Immigration Holds Mostly for Minor Offenses, Sheriff's Data Shows; Office Thwarted New Times' Attempts to Get Same Data
Most jailed inmates kicked out of the country under the county's 287(g) agreement with the feds were picked up by local police forces for relatively minor crimes. Our September 30, 2008 article, linked above, detailed why this is happening and passed on plenty of stats from various law enforcement agencies as factual evidence.
One group of stats we didn't get, though: The kind of stats just released by the county, which the Arizona Republic used as fodder today for a front-page article.
Not that we didn't ask for them -- as part of the research for "Police State," we asked Sheriff's Joe Arpaio's office for exactly those inmates stats, (though from earlier, random dates).
Paul Chagolla, (pictured above), now a deputy chief with the office, refused to release the data, telling New Times that satisfying the request would violate federal law.

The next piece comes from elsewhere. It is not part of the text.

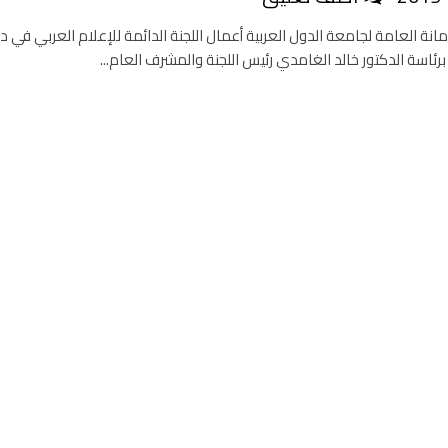
مانة العامة لجامعة الدول العربية أعمال اللجنة الدائمة للإعلام العربي في د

Did something change, or was Chagolla lying?
Chagolla, who left the sheriff's public relations office on a bad note, is now the
records division chief. [P.M. Correction to this A.M. blog post: That's criminal records, not public records, which dulls our point here but does not totally blunt it]. Oy. With him in charge, we don't have to wonder why Arpaio's office has failed to release a completed report we requested last August, or why he reportedly gave false information last week to the state Senate Judiciary Committee hearing on fugitive warrants.
As to the stats themselves:
We didn't notice any "passenger failed to show ID" arrests, which could be considered the most minor of crimes -- especially when those arrests are based on bogus underlying violations. There were a few "driver failed to show ID" arrests. And there was one arrest -- and subsequent voluntary deportation, no doubt -- for fishing without a license.
The alleged crimes committed (sample below) by the illegal immigrants booked into jail, however, are not mostly victimless. Advocates for undocumented workers who commit crimes have a tall hurdle to clear in explaining why society would benefit more from the old "catch-and-release" method.